3.19.1 Smoking and motor vehicle accidents (MVAs)
Smoking has been identified as a risk factor for motor vehicle accidents (MVAs) in multiple international studies. Survey data from Canada found that 8.6% of current smokers self-reported being involved in an MVA in the past year compared to 6.5% of non-smokers. When adjusted for potential confounders (including alcohol), current smokers had a small increase in the odds of being involved in an MVA in the previous year compared with non-smokers (OR 1.27, 95%CI 1.06-1.53).1
Similarly, a small study conducted among Italian adolescents compared those who had not experienced any MVAs with those having one or more crash; it reported that the latter were more likely to be tobacco users and the adjusted analyses found that tobacco use was independently predictive of a motor vehicle accident (OR 3.2, p< 0.0001).2 Other Italian research has estimated that about 7% of car injuries in that country may involve a person who smokes while driving.3
In North American research among teenagers and young adults, being a current smoker was associated with having been in a crash.4 In an Iranian study, being a waterpipe and/or cigarette smoker was found to predict the number of traffic crashes in an adjusted analysis.5
Australian reviews have also concluded that smoking while driving increases the risk of having a motor vehicle crash.6, 7
Several mechanisms have been proposed to explain the association between smoking and MVAs:1
- Physiological or neurological impairment, such as that caused by mild carbon monoxide poisoning
- Presence of tobacco-related medical conditions
- Distractibility, as a result of smoking behaviours and use of smoking paraphernalia while driving. A study using video analysis of people driving while smoking suggests an average of measured driving distraction time to be about 12 seconds, or enough to cover a distance of 160 m at a speed of 50 km/h. The authors suggested that distraction of drivers through smoking may be greater than distraction caused by mobile phone use and that it constitutes a remarkable risk for road safety.8
- Presence of an unknown confounding factor, such as a personality or behavioural factor that may be linked to both smoking and collision risk.

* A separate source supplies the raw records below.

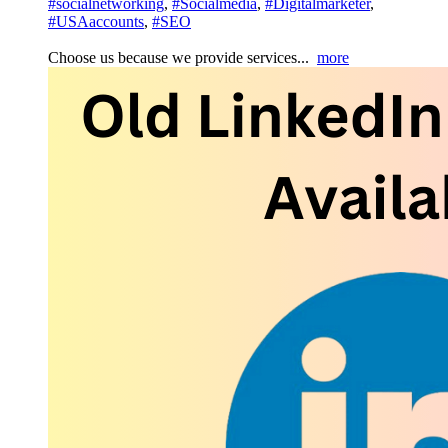
#socialnetworking
,
#Socialmedia
,
#Digitalmarketer
,
#USAaccounts
,
#SEO
Choose us because we provide services...
more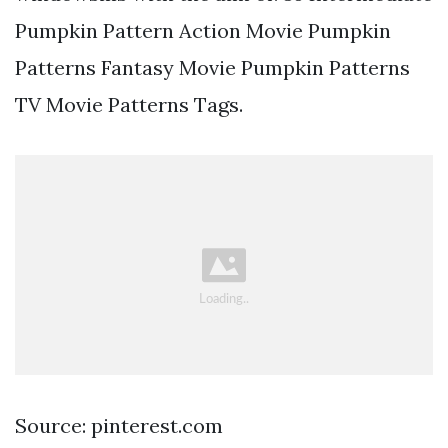
Pumpkin Pattern Action Movie Pumpkin
Patterns Fantasy Movie Pumpkin Patterns
TV Movie Patterns Tags.
Source: pinterest.com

Smokers may be also at increased risk of death from MVAs. A recent Japanese study of over 97,000 adults examined traffic accidents involving not only cars but also bicycles, motor bikes and other vehicles. After adjusting for confounders (age and alcohol intake), results suggested that compared to male non-smokers, male current smokers of ≥20 cigarettes per day had an increased risk of traffic accident death (HR 1.54, 95%CI 0.99-2.39). This result closely approached statistical significance. The same study, however, did not find evidence of an increased risk for female smokers or males smokers of <20 cigarettes per day.9
3.19.2 Fires and burns caused by tobacco use
Smokers engage in behaviours such as smoking in bed and leaving lit cigarettes unattended that may place them at an increased risk of tobacco-caused fires and burns.

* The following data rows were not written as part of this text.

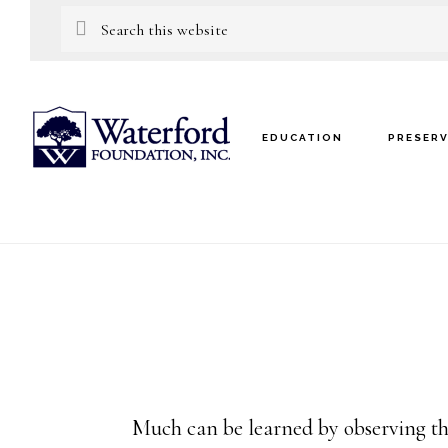
Skip
Skip
Search
this
to
to
website
main
footer
content
EDUCATION
PRESER
Much can be learned by observing th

According to the US National Fire Protection Association, smoking was responsible for about 18,100 of residential fires annually between 2012 and 2016. It was the cause of 5% of such fires in the US in that time period. These fires resulted in an average of 1,130 injuries and 590 deaths annually—about 10% of total injuries from fires and 23% of deaths due to fires.10 Smoking was the leading cause of residential fire deaths in the US between 2012 and 2016.10 One US study of furniture fires found that those caused by smoking (as opposed to open flames) were linked with over three times higher odds of death (OR 3.4, 95%CI 1.3-10.9).11
There is a growing trend for tobacco related residential fires to start outside, such as on a balcony or porch. In the US between 2012 and 2016, 18% of tobacco-related fires began from an exterior balcony or unenclosed porch, compared to 1% between 1980 and 1984.10 This trend likely mirrors growing awareness of the dangers of secondhand smoke and the desire to avoid exposing others inside the home. Interestingly however, the majority of residential fire deaths caused by tobacco use still start in the living room or bedroom.10
In Australia between 2003 and 2017, there were 900 deaths due to preventable residential fires; the most common causes of death were smoke inhalation and burns. For one-third of these fires, the cause was unknown. Of those with known causes, over a quarter of deaths were caused by smoking related materials (around one third started in bed).12 A recent report estimated the total annual cost of smoking-related fire damage in Australia to be $81 million.13
There is evidence that reductions in smoking prevalence and increases in cigarette prices are associated with fewer fires.14, 15
The role of smoking-related materials in causing fires has led to demands for tobacco manufacturers to introduce ‘reduced ignition propensity’ (RIP) cigarettes, which only burn while being actively inhaled upon, as opposed to when they are left idling between puffs, or after they have been discarded.16 Research into the ignition propensity of cigarettes continues to grow.16-31 Among the research results are the important findings that RIP cigarettes do not adversely impact public perceptions about the need for safety,17 appear to reduce consumption although resulting in small increases in smoker exposure to the compound phenanthrene,19 may have little change in the carcinogenic aspects of particulate matter28 and tend to reduce risk behaviours such as leaving a cigarette burning unattended and smoking in bed.20
In the US since 2004, ‘fires standard compliant’ (FSC) cigarettes have been introduced in all states. The wrapping paper of FSC cigarettes includes bands that are regularly spaced. At each band, air flow diminishes, making it more likely that the cigarette will self-extinguish.32 Coinciding with their introduction, there was a 30% reduction in fatalities caused by smoking-related fires between 2003 and 2011. A 2017 modelling study examined the impact of FSC cigarettes on prevalence and severity of residential fires that involved furniture upholstery. The number of these types of fires was reduced by 45% and there was a 23% reduction in fatalities.32
Since 2010, all cigarettes manufactured in or imported into Australia must comply with standards intended to reduce the ignition propensity of cigarettes.33
For further discussion about regulation of tobacco products, see Chapter 12.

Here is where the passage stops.